Sezaryenle doğan partiler yaşamıyor!

Sağlık Bakanı Recep Akdağ, TBMM Genel Kurulu’nda milletvekillerinin sözlü sorularını cevaplandırırken, yüzde 40 olan sezaryenle doğum oranının kabul edilemez olduğunu, bunu mutlaka azaltacaklarını belirterek, “Devlet hastaneleri, sezaryen oranları açısından en düşük orana sahip. Özel hastanelerde bunun yüzde 60-80’lere çıktığını görüyoruz. Bu işi yapan kuruluş ve hekimlere, halkımıza açıkça ifade ediyorum; buna müsaade etmeyeceğiz. Bunun için gerekli tedbirleri aldık, almaya başladık, çok daha ciddi tedbirleri önümüzdeki aylarda almaya devam edeceğiz” dedi.

* * *

22 Eylül 2008 tarihinde NTV’den Fatih Aça, konuyu incelemiş ve “Türkiye’de sezaryenle doğum oranı yüzde 40.8’e çıktı, Dünya Sağlık Örgütü’ne göre bu oranın yüzde 20’yi aşmaması gerekiyor. Artışın nedenleri ise tüketim kültürü, tüp bebeklerin çoğalması ve doktorların kendilerine zaman yaratma isteği” tespitini yapmıştı.
Haberde şu bilgiler de verilmişti:
- Sağlık Bakanlığı sezaryen oranlarının düşürülmesi amacıyla fazla sezaryen yapan doktorları üç ay eğitime almayı planlıyor.
- Sağlık Bakanlığı verilerine göre, tüm Türkiye’de 2006 yılında toplam doğum oranı 706 binken, bunun 288 binini, yani yüzde 40.8’ini sezaryenle doğum meydana getiriyordu. 2007 yılında ise toplam 766 bin doğum gerçekleşti. Bu doğumlarda ise 251 bin anne, yani yüzde 32.8’lik bir oran sezaryenle doğumu tercih etti.
- Sağlık Bakanı Müsteşarı Dr. Orhan Fevzi Gümrükçüoğlu, “Sezaryen, sonradan komplikasyonlarıyla hem çocuğun hem annenin sağlığını ileri hayatlarında olumsuz etkileyecek bir biçim ve bir usuldür. Bunu tıbbi araştırmalar ortaya koymuş durumda. Ve dolayısıyla sezaryenle doğumun teşvik edilmemesi lazım” dedi.

* * *

Diğer taraftan İsveç’teki Karolinska Enstitüsünde yapılan araştırma, sezaryen yönteminin sebep olduğu genetik yapıdaki değişimin şeker, kanser ve astım hastalıklarının görülme riskini artırdığını ortaya koydu. Araştırma sırasında normal doğumla dünyaya gelen çocuklar ile sezaryenle dünyaya gelen çocukların kordon bağından alınan kan örnekleri laboratuvar ortamında tahlil edildi.

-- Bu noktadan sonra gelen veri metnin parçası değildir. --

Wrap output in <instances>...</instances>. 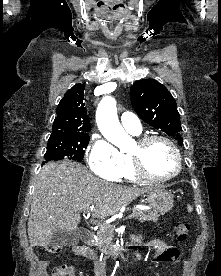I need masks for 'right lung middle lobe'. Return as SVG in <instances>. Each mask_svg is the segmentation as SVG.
I'll return each mask as SVG.
<instances>
[{
    "instance_id": "right-lung-middle-lobe-1",
    "label": "right lung middle lobe",
    "mask_w": 221,
    "mask_h": 276,
    "mask_svg": "<svg viewBox=\"0 0 221 276\" xmlns=\"http://www.w3.org/2000/svg\"><path fill=\"white\" fill-rule=\"evenodd\" d=\"M89 140V135L71 138H49L44 163L62 159L80 162L83 159Z\"/></svg>"
}]
</instances>
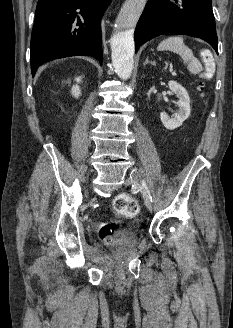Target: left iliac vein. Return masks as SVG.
<instances>
[{
    "label": "left iliac vein",
    "mask_w": 233,
    "mask_h": 328,
    "mask_svg": "<svg viewBox=\"0 0 233 328\" xmlns=\"http://www.w3.org/2000/svg\"><path fill=\"white\" fill-rule=\"evenodd\" d=\"M143 175L138 169H134L130 177L126 179V184L131 186H138L142 181ZM145 205L149 211L153 210L152 204L150 201L145 200Z\"/></svg>",
    "instance_id": "4c4485c4"
}]
</instances>
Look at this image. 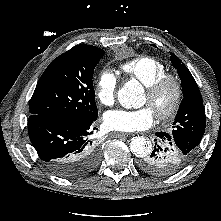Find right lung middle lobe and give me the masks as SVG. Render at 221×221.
<instances>
[{"label": "right lung middle lobe", "instance_id": "right-lung-middle-lobe-1", "mask_svg": "<svg viewBox=\"0 0 221 221\" xmlns=\"http://www.w3.org/2000/svg\"><path fill=\"white\" fill-rule=\"evenodd\" d=\"M104 54L95 46L79 45L54 59L36 85L30 114L76 119L97 115L92 78Z\"/></svg>", "mask_w": 221, "mask_h": 221}]
</instances>
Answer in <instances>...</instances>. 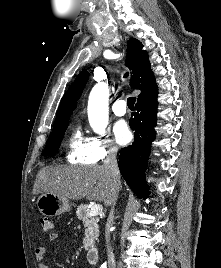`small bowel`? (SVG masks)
Returning a JSON list of instances; mask_svg holds the SVG:
<instances>
[{
  "label": "small bowel",
  "mask_w": 221,
  "mask_h": 268,
  "mask_svg": "<svg viewBox=\"0 0 221 268\" xmlns=\"http://www.w3.org/2000/svg\"><path fill=\"white\" fill-rule=\"evenodd\" d=\"M59 238L58 233L50 232L48 234L49 241H56ZM47 252V248L45 246H39L35 250V257L39 262L38 268H49L48 264L44 261L45 255Z\"/></svg>",
  "instance_id": "1"
}]
</instances>
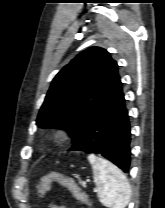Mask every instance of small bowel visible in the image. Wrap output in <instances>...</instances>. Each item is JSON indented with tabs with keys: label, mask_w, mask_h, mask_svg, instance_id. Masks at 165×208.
<instances>
[{
	"label": "small bowel",
	"mask_w": 165,
	"mask_h": 208,
	"mask_svg": "<svg viewBox=\"0 0 165 208\" xmlns=\"http://www.w3.org/2000/svg\"><path fill=\"white\" fill-rule=\"evenodd\" d=\"M53 208H65V207H61V206H55V207H53Z\"/></svg>",
	"instance_id": "obj_1"
}]
</instances>
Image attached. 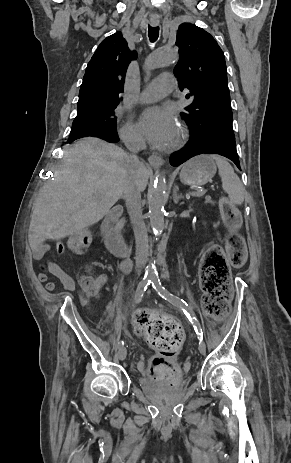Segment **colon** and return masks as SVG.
Here are the masks:
<instances>
[{
    "instance_id": "1",
    "label": "colon",
    "mask_w": 291,
    "mask_h": 463,
    "mask_svg": "<svg viewBox=\"0 0 291 463\" xmlns=\"http://www.w3.org/2000/svg\"><path fill=\"white\" fill-rule=\"evenodd\" d=\"M220 210L228 227L235 229L239 226V211L228 199L221 200ZM90 240L91 233L86 229H79L68 239V248L75 253L83 252ZM243 261V241L235 233L228 235L225 249L220 245H213L204 254L200 265V284L203 292L202 305L210 317L221 319L228 313L232 294L229 262L241 265ZM98 286V278L93 276H87L82 281V290L86 297L93 296ZM136 327L158 352L151 365L152 375L177 376L178 367L172 359L184 339L181 326L171 319L142 312L136 318Z\"/></svg>"
}]
</instances>
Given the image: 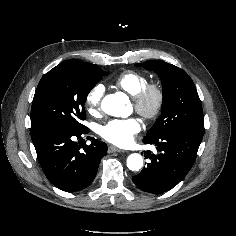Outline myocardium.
I'll return each instance as SVG.
<instances>
[{"mask_svg": "<svg viewBox=\"0 0 236 236\" xmlns=\"http://www.w3.org/2000/svg\"><path fill=\"white\" fill-rule=\"evenodd\" d=\"M135 110L145 119L153 120L160 114L164 104V91L159 83H148L133 96Z\"/></svg>", "mask_w": 236, "mask_h": 236, "instance_id": "obj_1", "label": "myocardium"}]
</instances>
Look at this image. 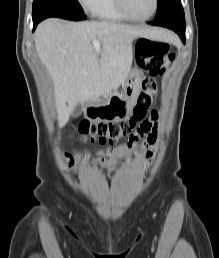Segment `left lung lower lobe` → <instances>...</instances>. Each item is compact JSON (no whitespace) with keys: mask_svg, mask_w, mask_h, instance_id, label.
<instances>
[{"mask_svg":"<svg viewBox=\"0 0 219 258\" xmlns=\"http://www.w3.org/2000/svg\"><path fill=\"white\" fill-rule=\"evenodd\" d=\"M150 24L166 27L175 31L180 36L182 42L185 44V17H168L161 20H154Z\"/></svg>","mask_w":219,"mask_h":258,"instance_id":"0a47b994","label":"left lung lower lobe"}]
</instances>
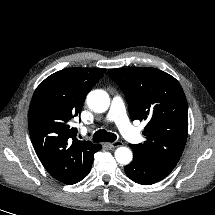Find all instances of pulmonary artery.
Masks as SVG:
<instances>
[{
    "label": "pulmonary artery",
    "mask_w": 215,
    "mask_h": 215,
    "mask_svg": "<svg viewBox=\"0 0 215 215\" xmlns=\"http://www.w3.org/2000/svg\"><path fill=\"white\" fill-rule=\"evenodd\" d=\"M106 120L114 122L122 135L130 142L137 143L141 140L140 133L129 122L124 102L120 96L113 97Z\"/></svg>",
    "instance_id": "pulmonary-artery-1"
}]
</instances>
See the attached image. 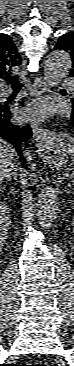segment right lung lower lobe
<instances>
[{
	"label": "right lung lower lobe",
	"mask_w": 74,
	"mask_h": 366,
	"mask_svg": "<svg viewBox=\"0 0 74 366\" xmlns=\"http://www.w3.org/2000/svg\"><path fill=\"white\" fill-rule=\"evenodd\" d=\"M12 113L6 103L0 102V138L12 143L15 147L20 160L23 161L22 167L26 168L25 160L22 154V145L32 136V130L29 125L24 127L17 126L11 122Z\"/></svg>",
	"instance_id": "1"
}]
</instances>
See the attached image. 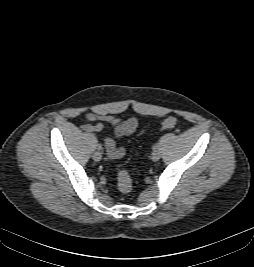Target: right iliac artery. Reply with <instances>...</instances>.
Listing matches in <instances>:
<instances>
[{"label":"right iliac artery","instance_id":"1","mask_svg":"<svg viewBox=\"0 0 254 267\" xmlns=\"http://www.w3.org/2000/svg\"><path fill=\"white\" fill-rule=\"evenodd\" d=\"M97 149L101 150L102 149V145L101 144H97Z\"/></svg>","mask_w":254,"mask_h":267}]
</instances>
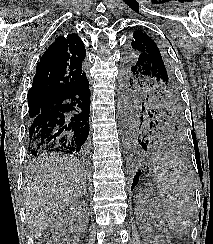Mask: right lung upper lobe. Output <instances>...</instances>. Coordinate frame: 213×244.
Returning a JSON list of instances; mask_svg holds the SVG:
<instances>
[{"label":"right lung upper lobe","mask_w":213,"mask_h":244,"mask_svg":"<svg viewBox=\"0 0 213 244\" xmlns=\"http://www.w3.org/2000/svg\"><path fill=\"white\" fill-rule=\"evenodd\" d=\"M85 55L80 37L69 30L62 32L38 62L28 98L54 96L73 89L85 76Z\"/></svg>","instance_id":"right-lung-upper-lobe-1"}]
</instances>
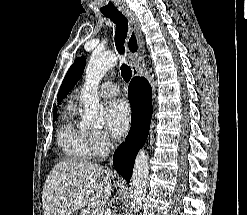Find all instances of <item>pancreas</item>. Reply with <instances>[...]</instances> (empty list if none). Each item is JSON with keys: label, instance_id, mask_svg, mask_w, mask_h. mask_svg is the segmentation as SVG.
<instances>
[{"label": "pancreas", "instance_id": "cf45deb5", "mask_svg": "<svg viewBox=\"0 0 247 215\" xmlns=\"http://www.w3.org/2000/svg\"><path fill=\"white\" fill-rule=\"evenodd\" d=\"M98 208L93 207L92 209L88 208L82 212V215H97Z\"/></svg>", "mask_w": 247, "mask_h": 215}]
</instances>
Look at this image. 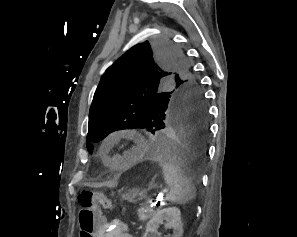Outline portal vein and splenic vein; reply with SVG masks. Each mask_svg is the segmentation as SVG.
Returning <instances> with one entry per match:
<instances>
[{
    "instance_id": "obj_1",
    "label": "portal vein and splenic vein",
    "mask_w": 297,
    "mask_h": 237,
    "mask_svg": "<svg viewBox=\"0 0 297 237\" xmlns=\"http://www.w3.org/2000/svg\"><path fill=\"white\" fill-rule=\"evenodd\" d=\"M150 206H151V207H153V206H154L152 202L150 203Z\"/></svg>"
}]
</instances>
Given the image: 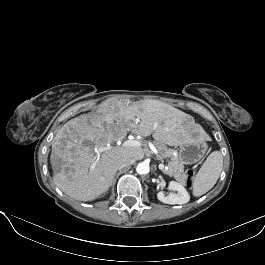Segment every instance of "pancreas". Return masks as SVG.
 I'll list each match as a JSON object with an SVG mask.
<instances>
[{
	"instance_id": "obj_1",
	"label": "pancreas",
	"mask_w": 265,
	"mask_h": 265,
	"mask_svg": "<svg viewBox=\"0 0 265 265\" xmlns=\"http://www.w3.org/2000/svg\"><path fill=\"white\" fill-rule=\"evenodd\" d=\"M156 147L159 151L160 159H167V166L162 170L165 174L173 176L178 181L186 180L187 176L184 172V165L179 160L177 155H174V150L167 148L162 143H156Z\"/></svg>"
}]
</instances>
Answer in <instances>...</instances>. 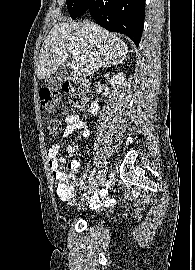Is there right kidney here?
<instances>
[{"label":"right kidney","instance_id":"right-kidney-1","mask_svg":"<svg viewBox=\"0 0 195 270\" xmlns=\"http://www.w3.org/2000/svg\"><path fill=\"white\" fill-rule=\"evenodd\" d=\"M125 80V75L123 72L118 73L116 75H114L111 79H110V83L117 88H119L122 84V82ZM92 115H96L99 111V106L97 101H94L91 103L90 108L88 110Z\"/></svg>","mask_w":195,"mask_h":270}]
</instances>
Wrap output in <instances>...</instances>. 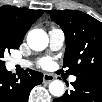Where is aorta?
Listing matches in <instances>:
<instances>
[{"label":"aorta","instance_id":"aorta-1","mask_svg":"<svg viewBox=\"0 0 102 102\" xmlns=\"http://www.w3.org/2000/svg\"><path fill=\"white\" fill-rule=\"evenodd\" d=\"M48 43V35L42 29H33L27 35V44L32 50L42 51ZM49 92L55 97H61L65 92L64 83L60 80L52 81L49 84Z\"/></svg>","mask_w":102,"mask_h":102}]
</instances>
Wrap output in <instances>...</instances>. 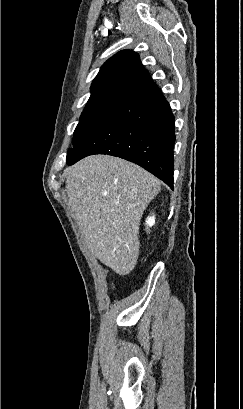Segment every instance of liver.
Instances as JSON below:
<instances>
[{"label":"liver","mask_w":243,"mask_h":409,"mask_svg":"<svg viewBox=\"0 0 243 409\" xmlns=\"http://www.w3.org/2000/svg\"><path fill=\"white\" fill-rule=\"evenodd\" d=\"M65 174L68 206L89 250L117 274H129L139 254L140 220L160 181L109 155L86 157Z\"/></svg>","instance_id":"6515ba94"}]
</instances>
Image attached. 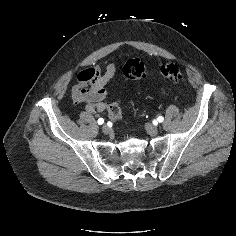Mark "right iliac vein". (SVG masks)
Returning <instances> with one entry per match:
<instances>
[{
    "label": "right iliac vein",
    "instance_id": "63e3f726",
    "mask_svg": "<svg viewBox=\"0 0 236 236\" xmlns=\"http://www.w3.org/2000/svg\"><path fill=\"white\" fill-rule=\"evenodd\" d=\"M102 131L105 134H109L111 132V129L107 125H104Z\"/></svg>",
    "mask_w": 236,
    "mask_h": 236
}]
</instances>
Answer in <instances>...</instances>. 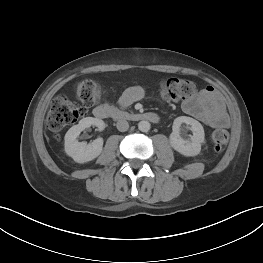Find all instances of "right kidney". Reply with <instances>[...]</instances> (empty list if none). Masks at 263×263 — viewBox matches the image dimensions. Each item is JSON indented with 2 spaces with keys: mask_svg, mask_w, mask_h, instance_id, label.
<instances>
[{
  "mask_svg": "<svg viewBox=\"0 0 263 263\" xmlns=\"http://www.w3.org/2000/svg\"><path fill=\"white\" fill-rule=\"evenodd\" d=\"M90 126H96L99 130H103L105 128V123L98 118L86 117L81 119L77 125L72 126L65 135V152L77 163L91 161L102 152V138H97L90 144L78 142L77 140L79 134Z\"/></svg>",
  "mask_w": 263,
  "mask_h": 263,
  "instance_id": "right-kidney-1",
  "label": "right kidney"
}]
</instances>
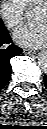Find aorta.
I'll use <instances>...</instances> for the list:
<instances>
[{
    "label": "aorta",
    "mask_w": 47,
    "mask_h": 129,
    "mask_svg": "<svg viewBox=\"0 0 47 129\" xmlns=\"http://www.w3.org/2000/svg\"><path fill=\"white\" fill-rule=\"evenodd\" d=\"M38 63H39L41 68L46 69V67H47V54H46V52L40 53V55L38 57Z\"/></svg>",
    "instance_id": "762f6f07"
}]
</instances>
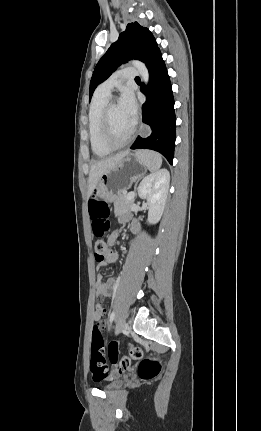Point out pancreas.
<instances>
[{"label": "pancreas", "mask_w": 261, "mask_h": 431, "mask_svg": "<svg viewBox=\"0 0 261 431\" xmlns=\"http://www.w3.org/2000/svg\"><path fill=\"white\" fill-rule=\"evenodd\" d=\"M128 194H118L114 198V210L116 214L127 212L134 204V199L127 200Z\"/></svg>", "instance_id": "obj_1"}]
</instances>
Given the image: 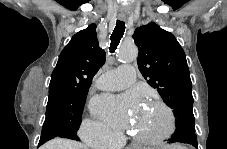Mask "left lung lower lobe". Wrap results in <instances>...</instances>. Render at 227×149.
Listing matches in <instances>:
<instances>
[{
  "label": "left lung lower lobe",
  "instance_id": "0a47b994",
  "mask_svg": "<svg viewBox=\"0 0 227 149\" xmlns=\"http://www.w3.org/2000/svg\"><path fill=\"white\" fill-rule=\"evenodd\" d=\"M169 143H187L191 144L192 146H195L198 149V142H197V136L195 132H188V133H175L171 136V138L168 140Z\"/></svg>",
  "mask_w": 227,
  "mask_h": 149
}]
</instances>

Her iki gruptaki çocukların kanlarında bulunan al yuvarlarda farklılıklar olduğu, bu farklılığın da DNA’larda değişime sebep olduğu belirlendi.
Prof. Dr. Michael Norman, “Doğum sırasında bazı genler aktif, bazı genler pasif hale geliyor. Doğumdaki stres de bunu etkilediği için sezaryenle doğan bebeğin DNA’sı değişiyor. Araştırmalarda, sezaryenle doğan bebeklerde DNA değişiminden dolayı bu bebeklerin kanser, şeker ve astıma yakalanma ihtimallerinin daha yüksek olduğu ortaya çıkıyor” dedi.

* * *

Bütün doktorlar, sezaryen yönteminin ileride önemli hastalıklara yol açabileceğini, çünkü bebeğin bağışıklık sistemi zayıf olarak doğduğunu biliyor.
Aslında Türkiye sezaryen yöntemini siyasette de uyguladığı için içinden çıkılmaz sorunlar yaşıyor. 27 Mayıs 1960, 12 Mart 1971, 12 Eylül 1980, 28 Şubat 1998 ve 27 Haziran 2007’de ülkenin siyasetine darbe, muhtıra, postmodern darbe ve sanal darbe gerçekleştirildi.
Darbelerden sonra kapatılan partilerin yerine kurulan Adalet Partisi, Anavatan Partisi ile Adalet ve Kalkınma Partisi gibi bebeklerin genetik yapıları değişime uğramıştı.
Nitekim Adalet Partisi ve Anavatan Partisi bugün yok. Milli Nizam, Selamet ve Fazilet Partileri yok! AKP de olmayacak!
Veya AKP yaşarsa Türkiye diye bir ülke kalmayacak!